EXERCISE OBJECTIVE:
Could you transcribe every record below exactly as written, leaving out any pictures?

MATERIAL PROVIDED:
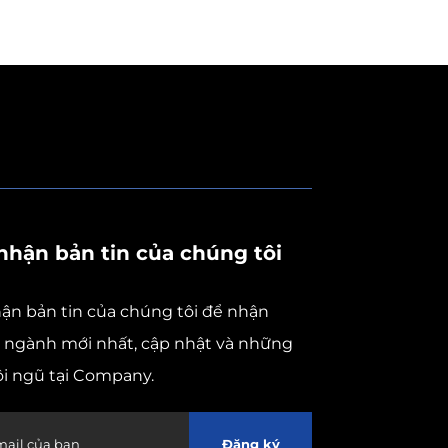
nhận bản tin của chúng tôi
ận bản tin của chúng tôi để nhận
c ngành mới nhất, cập nhật và những
ội ngũ tại Company.
Đăng ký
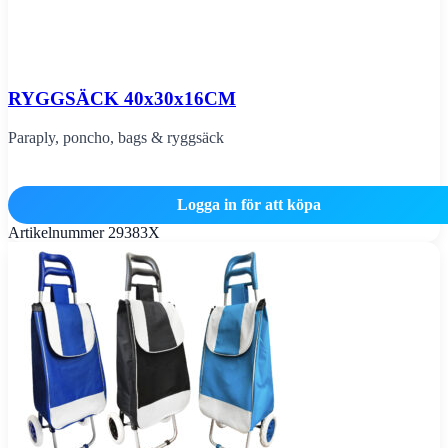
RYGGSÄCK 40x30x16CM
Paraply, poncho, bags & ryggsäck
Logga in för att köpa
Artikelnummer
29383X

ANSWER SPACE:
nhận bản tin của chúng tôi
ận bản tin của chúng tôi để nhận
c ngành mới nhất, cập nhật và những
ội ngũ tại Company.
Đăng ký
RYGGSÄCK 40x30x16CM
Paraply, poncho, bags & ryggsäck
Logga in för att köpa
Artikelnummer
29383X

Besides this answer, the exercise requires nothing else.